Schalke 04 hat sich im Abstiegskampf der Fußball-Bundesliga zurückgemeldet. Gegen den VfB Stuttgart endet beim 2:1 (2:0) die Torlosserie.
Thomas Reis brüllte seine Freude immer wieder heraus, dann herzte der erleichterte Trainer von Schalke 04 jeden seiner abgekämpften Spieler. Durch einen 2:1 (2:0)-Erfolg gegen den VfB Stuttgart meldeten sich die königsblauen Torlos-Rekordler im Abstiegskampf der Fußball-Bundesliga zurück, daran änderte auch der kapitale Fehler von Torhüter Ralf Fährmann beim Anschlusstreffer von Borna Sosa (63.) nichts.
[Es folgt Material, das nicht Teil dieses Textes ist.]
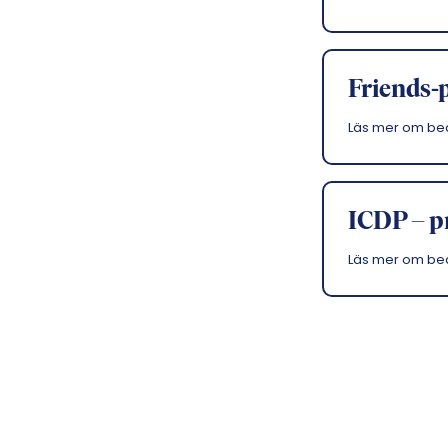
t
a
Friends-
Läs mer om b
ICDP – p
Läs mer om b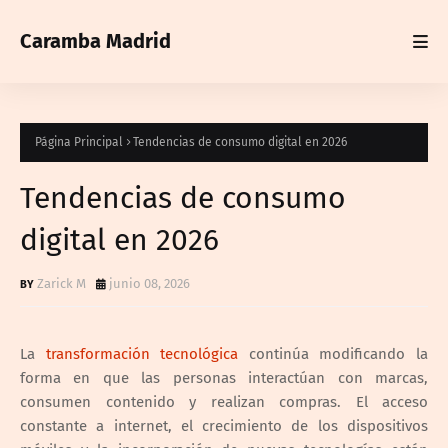
Caramba Madrid
Página Principal
Tendencias de consumo digital en 2026
Tendencias de consumo
digital en 2026
Zarick M
junio 08, 2026
La
transformación tecnológica
continúa modificando la
forma en que las personas interactúan con marcas,
consumen contenido y realizan compras. El acceso
constante a internet, el crecimiento de los dispositivos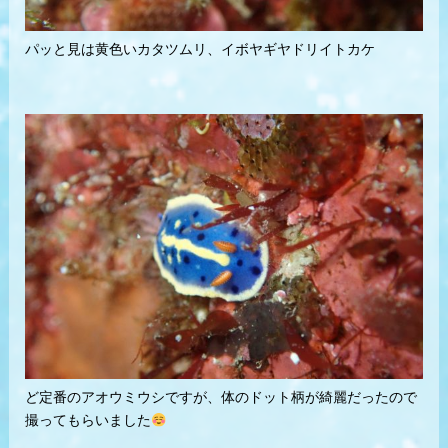
パッと見は黄色いカタツムリ、イボヤギヤドリイトカケ
ど定番のアオウミウシですが、体のドット柄が綺麗だったので
撮ってもらいました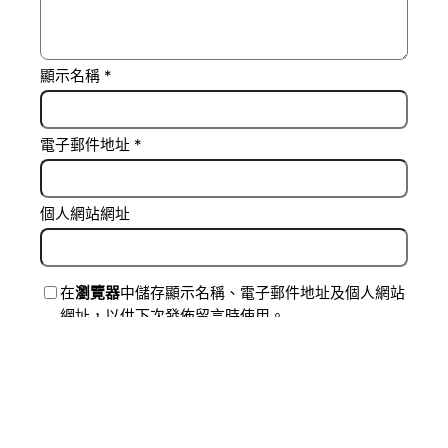
顯示名稱
*
電子郵件地址
*
個人網站網址
在
瀏覽器
中儲存顯示名稱、電子郵件地址及個人網站
網址，以供下次發佈留言時使用。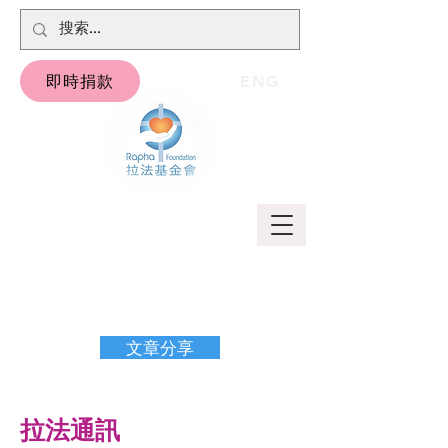
即時捐款
ENG
文章分享
拉法通訊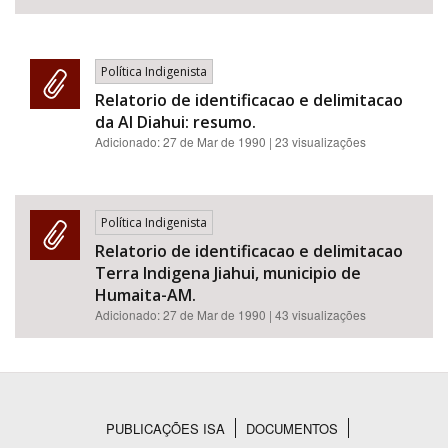
Política Indigenista
Relatorio de identificacao e delimitacao
da AI Diahui: resumo.
Adicionado:
27 de Mar de 1990
| 23 visualizações
Política Indigenista
Relatorio de identificacao e delimitacao
Terra Indigena Jiahui, municipio de
Humaita-AM.
Adicionado:
27 de Mar de 1990
| 43 visualizações
PUBLICAÇÕES ISA
DOCUMENTOS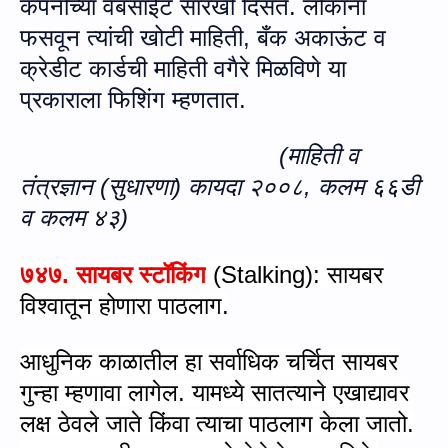
कंपनीच्या वेबसाईट सारखी दिसते. लोकांना
फसवून त्यांची खोटी मा
हि
ती
,
बँक अकाऊंट व
क्रेडीट कार्डची माहिती वगैरे
मिळविणे
या
प्रकाराला फिशिंग म्हणतात.
(माहिती व
तंत्रज्ञान (सुधारणा) कायदा २००८,
कलम
६६डी
व कलम ४३
)
७४७. सायबर स्टॉकिंग
(
Stalking)
: सायबर
विश्वातून होणारा पाठलाग.
आधुनिक काळातील हा सर्वाधिक चर्चित सायबर
गुन्हा म्हणावा लागेल. यामध्ये सातत्याने एखाद्यावर
लक्ष ठेवले जाते किंवा त्याचा पाठलाग केला जातो.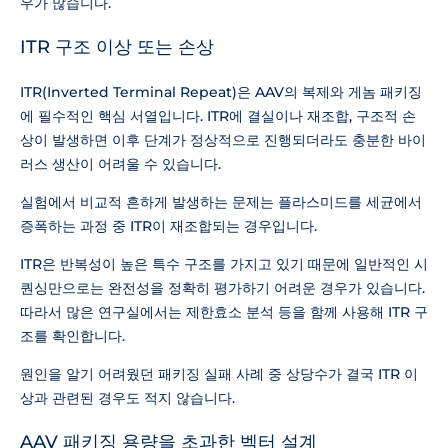
우가 많습니다.
ITR 구조 이상 또는 손상
ITR(Inverted Terminal Repeat)은 AAV의 복제와 게놈 패키징
에 필수적인 핵심 서열입니다. ITR에 결실이나 재조합, 구조적 손
상이 발생하면 이후 단계가 정상적으로 진행되더라도 충분한 바이
러스 생산이 어려울 수 있습니다.
실험에서 비교적 흔하게 발생하는 문제는 플라스미드를 세균에서
증폭하는 과정 중 ITR이 재조합되는 경우입니다.
ITR은 반복성이 높은 특수 구조를 가지고 있기 때문에 일반적인 시
퀀싱만으로는 완전성을 정확히 평가하기 어려운 경우가 있습니다.
따라서 많은 연구실에서는 제한효소 분석 등을 함께 사용해 ITR 구
조를 확인합니다.
원인을 알기 어려웠던 패키징 실패 사례 중 상당수가 결국 ITR 이
상과 관련된 경우도 적지 않습니다.
AAV 패키징 용량을 초과한 벡터 설계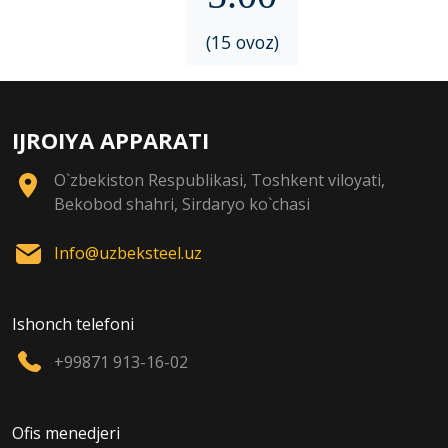
(15 ovoz)
IJROIYA APPARATI
O`zbekiston Respublikasi, Toshkent viloyati,
Bekobod shahri, Sirdaryo ko`chasi
Info@uzbeksteel.uz
Ishonch telefoni
+99871 913-16-02
Ofis menedjeri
Mit Glück und Geschick überstanden die Schalker die spannende Schlussphase und feierten den ersten Sieg nach 109 Tagen. Die Fans bejubelten die Spieler danach lautstark und stimmten sie auf die anstehenden Revierderbys beim VfL Bochum und gegen Borussia Dortmund ein. "Die Nummer eins im Pott sind wir", sang der Schalker Anhang.
"Es ist etwas entstanden. Wir zeigen das, was die Fans von uns erwarten. Es tut einfach gut, Tore zu schießen", sagte Offensivspieler Marius Bülter bei "Sky".
Der Rückstand zum rettenden 15. Tabellenplatz schmolz auf drei Punkte. Dominick Drexler (10.) beendete die Torlosserie nach 403 Minuten. Zuvor hatte Schalke mit vier Nullnummern in Folge einen Bundesligarekord aufgestellt. Bülter (40.) erhöhte künstlerisch wertvoll per Hackentrick. Der VfB blieb damit im 21. Auswärtsspiel in Folge ohne Sieg und steckt auch unter dem neuen Trainer Bruno Labbadia tief im Keller - punktgleich mit einem direkten Abstiegsplatz.
Reis zum Umstellen gezwungen
Reis hatte seine so stabile Viererkette umstellen müssen. Weil sich gleich drei Außenverteidiger verletzt hatten, mussten Mehmet Can Aydin und Henning Matriciani aushelfen. Labbadia vertraute dem Team, dass vor einer Woche beim 3:0 gegen den 1. FC Köln den ersten Sieg des Jahres eingefahren hatte.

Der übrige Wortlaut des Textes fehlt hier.